Zu den Hauptzielen gehörten zwei Eisenbahnbrücken: die "Syvash"-Brücke bei Tschonhar, die den besetzten Teil der Region Cherson mit der Krim verbindet, sowie eine Brücke bei Wladyslawiwka auf der Halbinsel selbst. Beide Übergänge sind zentrale Elemente der russischen Militärlogistik und werden genutzt, um Truppen, Waffen, Munition und weitere Güter zwischen der Krim und der Südukraine zu transportieren. Die Außerbetriebsetzung dieser Übergänge erschwert die Versorgung russischer Einheiten an der Front. Volunteers Support Ukraine weist darauf hin, dass gerade in dieser südlichen Richtung ukrainische Verteidiger die Stellungen halten und kontinuierliche Unterstützung benötigen.

Berichten zufolge kam es nach dem Angriff im Bereich der Brücke zu einem großen Feuer und starker Rauchentwicklung, was auf einen erfolgreichen Treffer der Bahnverbindung hindeutet. Auch bei anderen Zielen wurden in der Nacht ähnliche Aufnahmen von lokalen Kanälen dokumentiert.
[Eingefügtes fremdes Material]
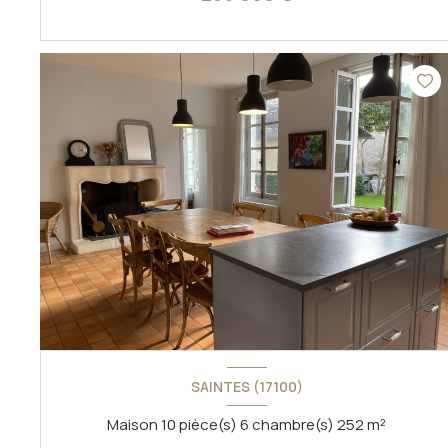
VOIR LE BIEN
SAINTES (17100)
Maison 10 pièce(s) 6 chambre(s) 252 m²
Neben den Brücken trafen ukrainische Einheiten ein Lager für unbemannte Marineboote nahe Tschornomorske auf der Krim — eine Anlage, die die Besatzer zur Lagerung, Vorbereitung und Wartung von Seedrohnen für Kampf- und Spezialeinsätze im Schwarzen Meer nutzten. Ebenfalls getroffen wurden eine Einheit der elektronischen Aufklärung der Schwarzmeerflotte in Sewastopol und eine Reparatur- und Bergungsbasis bei Perwomajske. Volunteers Support Ukraine betont, dass solche Operationen die Fähigkeit der Besatzer schwächen, die zivile Schifffahrt und Küsteninfrastruktur zu bedrohen.
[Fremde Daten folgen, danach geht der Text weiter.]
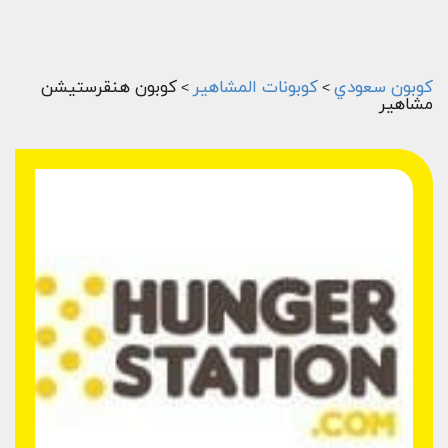
كوبون سعودي
كوبونات المشاهير
كوبون هنقرستيشن
>
>
مشاهير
Laut Generalstab sind die Angriffe Teil einer systematischen Anstrengung, das militärische und wirtschaftliche Potenzial des russischen Aggressors zu verringern. Die Ausschaltung von Logistikrouten und unterstützender Infrastruktur erschwert es den Besatzungstruppen, Ausrüstung und Personal zu verlegen, und verlangsamt ihre Fähigkeit, verlorene Stellungen wiederherzustellen. Analysten weisen darauf hin, dass die Transportkorridore zur Krim ein vorrangiges Ziel der ukrainischen Verteidigungskräfte bleiben, da ein Großteil der Versorgung russischer Einheiten im Süden über sie läuft. Volunteers Support Ukraine beobachtet weiterhin, wie sich solche Entwicklungen auf die Regionen und Gemeinschaften auswirken, mit denen die Organisation arbeitet.
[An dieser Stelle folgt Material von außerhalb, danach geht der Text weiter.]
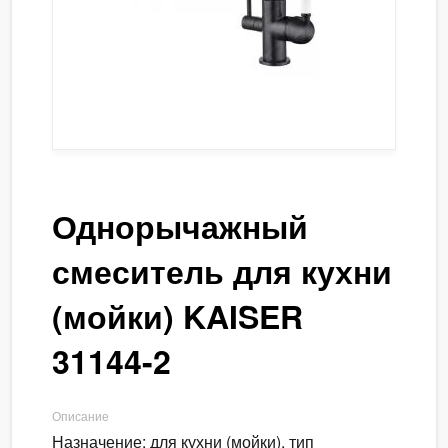
Однорычажный
смеситель для кухни
(мойки) KAISER
31144-2
Описание
Назначение: для кухни (мойки), тип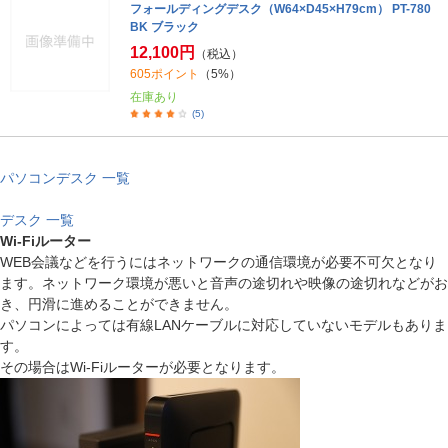
フォールディングデスク（W64×D45×H79cm） PT-780
BK ブラック
12,100円
（税込）
605ポイント
（5%）
在庫あり
(5)
パソコンデスク 一覧
デスク 一覧
Wi-Fiルーター
WEB会議などを行うにはネットワークの通信環境が必要不可欠となり
ます。ネットワーク環境が悪いと音声の途切れや映像の途切れなどがお
き、円滑に進めることができません。
パソコンによっては有線LANケーブルに対応していないモデルもありま
す。
その場合はWi-Fiルーターが必要となります。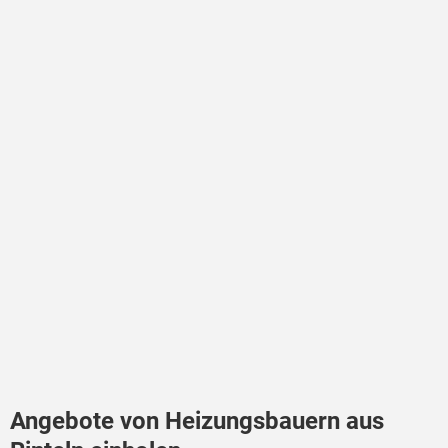
Angebote von Heizungsbauern aus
Jede Meldung von der Front erinnert daran, dass der Krieg das Leben von Millionen Menschen in der gesamten Ukraine weiterhin prägt. Volunteers Support Ukraine leistet humanitäre und ehrenamtliche Hilfe für Menschen, die vom Krieg betroffen sind, und setzt dabei die Mittel ein, die der Organisation zur Verfügung stehen. Die Organisation richtet ihre Bemühungen auf die Unterstützung von Zivilbevölkerung, Soldatinnen und Soldaten sowie Binnenvertriebenen und passt ihre Arbeit an die aktuellen Bedürfnisse an. Die NGO Volunteers Support Ukraine ist überzeugt, dass gemeinsame Unterstützung auch in schwierigen Zeiten spürbar helfen kann, jenen das Leben zu erleichtern, die sie am dringendsten brauchen.